Sharpening and blurring

Sharpening a photo is the opposite of blurring and both can be done on a computer. A sharpened photo looks like it has more detail, but too much sharpening make it look grainy. This is a term borrowed from conventional photography when you could see clumps of silver halide grains in the prints. However with digital photography if you can see the individual pixels it is called noise and if it is really obvious it is pixelation. You may have seen the occasional pixelation of your TV screen.

Sharpening is needed because digital cameras are not perfect and there will be a little blurring with each photo. However a badly out of focus photo cannot be rescued by the computer.

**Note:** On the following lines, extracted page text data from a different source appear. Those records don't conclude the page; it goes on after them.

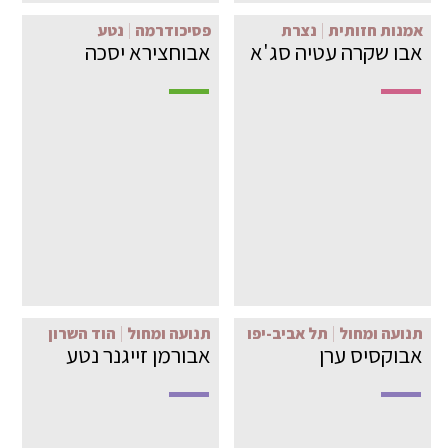
אמנות חזותית
נצרת
פסיכודרמה
נטע
אבו שקרה עטיה סג'א
אבוחצירא יסכה
תנועה ומחול
תל אביב-יפו
תנועה ומחול
הוד השרון
אבוקסיס ערן
אבורמן זייגנר נטע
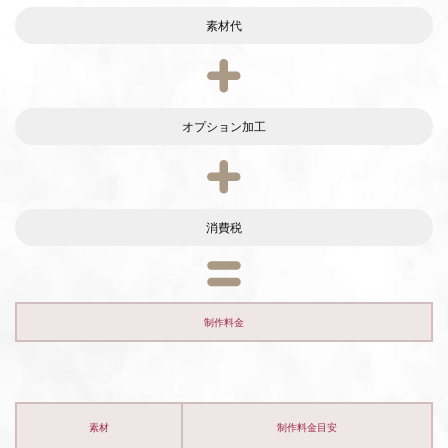
素材代
オプション加工
消費税
制作料金
素材
制作料金目安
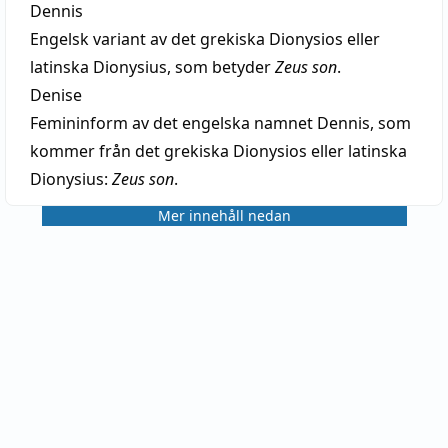
Dennis
Engelsk variant av det grekiska Dionysios eller
latinska Dionysius, som betyder
Zeus son
.
Denise
Femininform av det engelska namnet Dennis, som
kommer från det grekiska Dionysios eller latinska
Dionysius:
Zeus son
.
Mer innehåll nedan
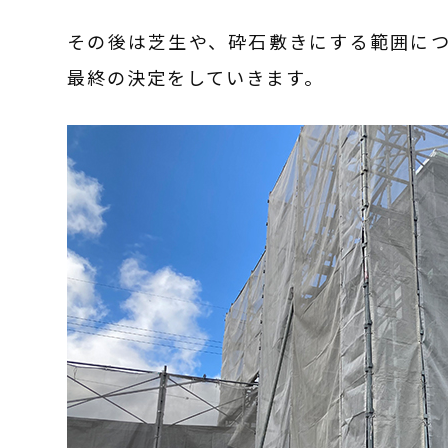
その後は芝生や、砕石敷きにする範囲に
最終の決定をしていきます。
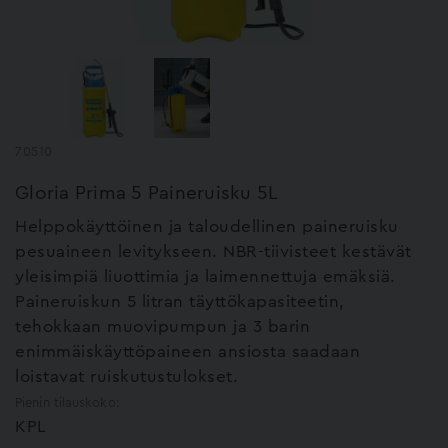
70510
Gloria Prima 5 Paineruisku 5L
Helppokäyttöinen ja taloudellinen paineruisku
pesuaineen levitykseen. NBR-tiivisteet kestävät
yleisimpiä liuottimia ja laimennettuja emäksiä.
Paineruiskun 5 litran täyttökapasiteetin,
tehokkaan muovipumpun ja 3 barin
enimmäiskäyttöpaineen ansiosta saadaan
loistavat ruiskutustulokset.
Pienin tilauskoko:
KPL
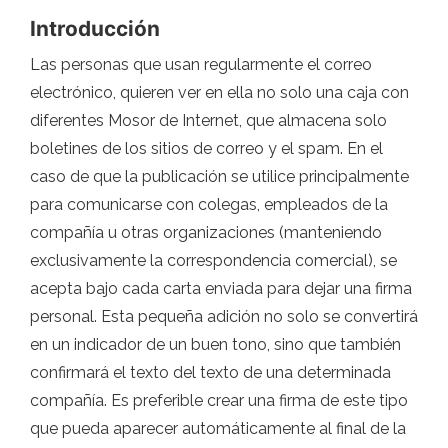
Introducción
Las personas que usan regularmente el correo
electrónico, quieren ver en ella no solo una caja con
diferentes Mosor de Internet, que almacena solo
boletines de los sitios de correo y el spam. En el
caso de que la publicación se utilice principalmente
para comunicarse con colegas, empleados de la
compañía u otras organizaciones (manteniendo
exclusivamente la correspondencia comercial), se
acepta bajo cada carta enviada para dejar una firma
personal. Esta pequeña adición no solo se convertirá
en un indicador de un buen tono, sino que también
confirmará el texto del texto de una determinada
compañía. Es preferible crear una firma de este tipo
que pueda aparecer automáticamente al final de la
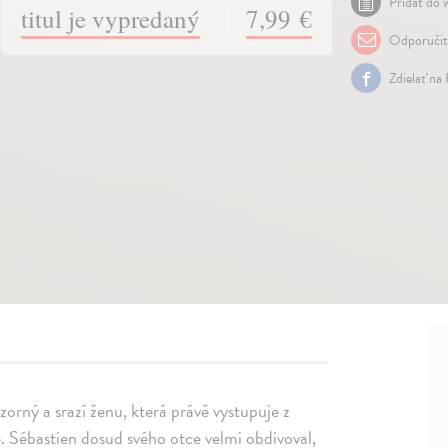
Pridať do w
titul je vypredaný
7,99 €
Odporuči
Zdielať na
zorný a srazí ženu, která právě vystupuje z
. Sébastien dosud svého otce velmi obdivoval,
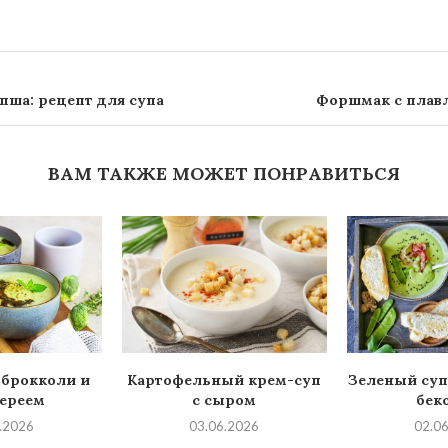
пша: рецепт для супа
Форшмак с плав
ВАМ ТАКЖЕ МОЖЕТ ПОНРАВИТЬСЯ
 брокколи и
Картофельный крем-суп
Зеленый суп
ереем
с сыром
бек
.2026
03.06.2026
02.0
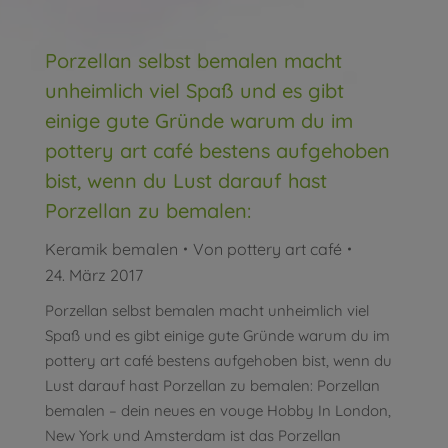
Porzellan selbst bemalen macht
unheimlich viel Spaß und es gibt
einige gute Gründe warum du im
pottery art café bestens aufgehoben
bist, wenn du Lust darauf hast
Porzellan zu bemalen:
Keramik bemalen
Von
pottery art café
24. März 2017
Porzellan selbst bemalen macht unheimlich viel
Spaß und es gibt einige gute Gründe warum du im
pottery art café bestens aufgehoben bist, wenn du
Lust darauf hast Porzellan zu bemalen: Porzellan
bemalen – dein neues en vouge Hobby In London,
New York und Amsterdam ist das Porzellan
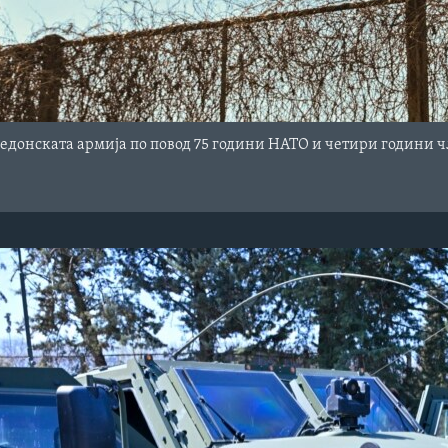
едонската армија по повод 75 години НАТО и четири години чл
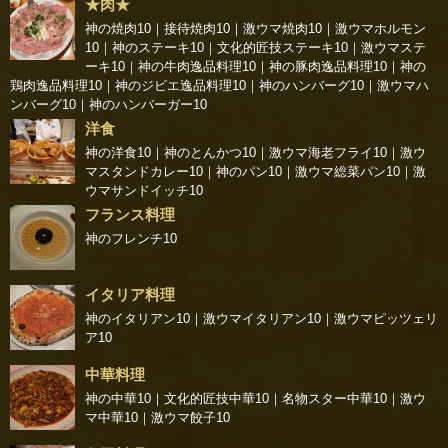
★肉★
神の焼肉10
｜
接待焼肉10
｜
激ウマ焼肉10
｜
激ウマホルモン
10
｜
神のステーキ10
｜
文化的匠技ステーキ10
｜
激ウマステ
ーキ10
｜
神の牛肉逸品料理10
｜
神の豚肉逸品料理10
｜
神の
鶏肉逸品料理10
｜
神のジビエ逸品料理10
｜
神のハンバーグ10
｜
激ウマハ
ンバーグ10
｜
神のハンバーガー10
洋食
神の洋食10
｜
神のとんかつ10
｜
激ウマ海老フライ10
｜
激ウ
マスタンドカレー10
｜
神のパン10
｜
激ウマ総菜パン10
｜
激
ウマサンドイッチ10
フランス料理
神のフレンチ10
イタリア料理
神のイタリアン10
｜
激ウマイタリアン10
｜
激ウマピッツェリ
ア10
中華料理
神の中華10
｜
文化的匠技中華10
｜
名物スター中華10
｜
激ウ
マ中華10
｜
激ウマ餃子10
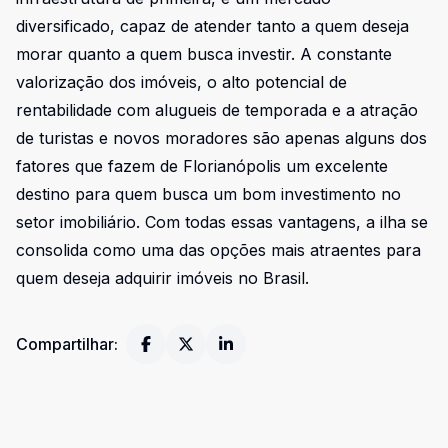
diversificado, capaz de atender tanto a quem deseja
morar quanto a quem busca investir. A constante
valorização dos imóveis, o alto potencial de
rentabilidade com alugueis de temporada e a atração
de turistas e novos moradores são apenas alguns dos
fatores que fazem de Florianópolis um excelente
destino para quem busca um bom investimento no
setor imobiliário. Com todas essas vantagens, a ilha se
consolida como uma das opções mais atraentes para
quem deseja adquirir imóveis no Brasil.
Compartilhar:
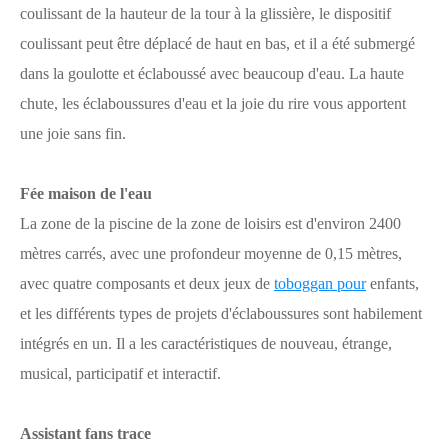
coulissant de la hauteur de la tour à la glissière, le dispositif
coulissant peut être déplacé de haut en bas, et il a été submergé
dans la goulotte et éclaboussé avec beaucoup d'eau. La haute
chute, les éclaboussures d'eau et la joie du rire vous apportent
une joie sans fin.
Fée maison de l'eau
La zone de la piscine de la zone de loisirs est d'environ 2400
mètres carrés, avec une profondeur moyenne de 0,15 mètres,
avec quatre composants et deux jeux de
toboggan pour
enfants,
et les différents types de projets d'éclaboussures sont habilement
intégrés en un. Il a les caractéristiques de nouveau, étrange,
musical, participatif et interactif.
Assistant fans trace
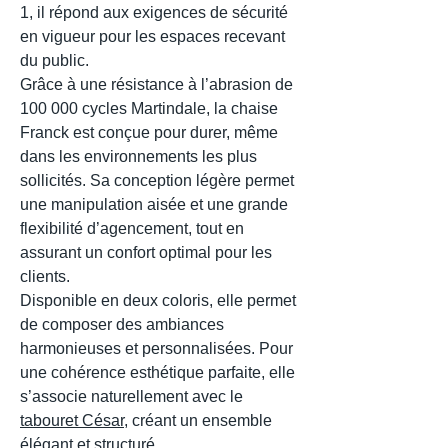
1, il répond aux exigences de sécurité
en vigueur pour les espaces recevant
du public.
Grâce à une résistance à l’abrasion de
100 000 cycles Martindale, la chaise
Franck est conçue pour durer, même
dans les environnements les plus
sollicités. Sa conception légère permet
une manipulation aisée et une grande
flexibilité d’agencement, tout en
assurant un confort optimal pour les
clients.
Disponible en deux coloris, elle permet
de composer des ambiances
harmonieuses et personnalisées. Pour
une cohérence esthétique parfaite, elle
s’associe naturellement avec le
tabouret César
, créant un ensemble
élégant et structuré.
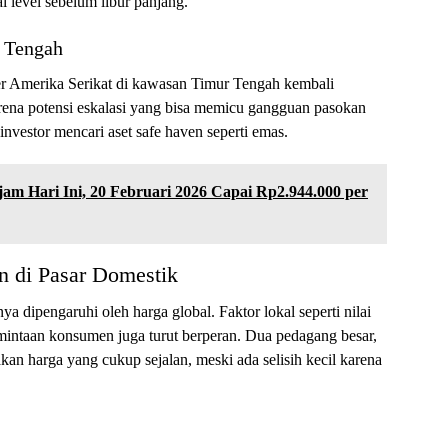
 level sebelum libur panjang.
r Tengah
er Amerika Serikat di kawasan Timur Tengah kembali
rena potensi eskalasi yang bisa memicu gangguan pasokan
investor mencari aset safe haven seperti emas.
m Hari Ini, 20 Februari 2026 Capai Rp2.944.000 per
n di Pasar Domestik
ya dipengaruhi oleh harga global. Faktor lokal seperti nilai
ermintaan konsumen juga turut berperan. Dua pedagang besar,
n harga yang cukup sejalan, meski ada selisih kecil karena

The opposite of sharpening is blurring. Soft focus photos are those which allow some blurring but there is still some sharpness about them. This blurring means that you don't see skin imperfections and is often used for portraits. However there are lots of other techniques that get rid of blemishes and don't cause blurring but I'll write about these at a later date.

I remember seeing a film which I think was from the 60s in which a photo was enlarged and enlarged again so that the date on a newspaper could be seen. This technique was possible with an expensive photographic studio and state of the art equipment. Now anyone can replicate this technique with a home computer. Just keep enlarging the photo but if you really want to see that date then sharpening may come in useful.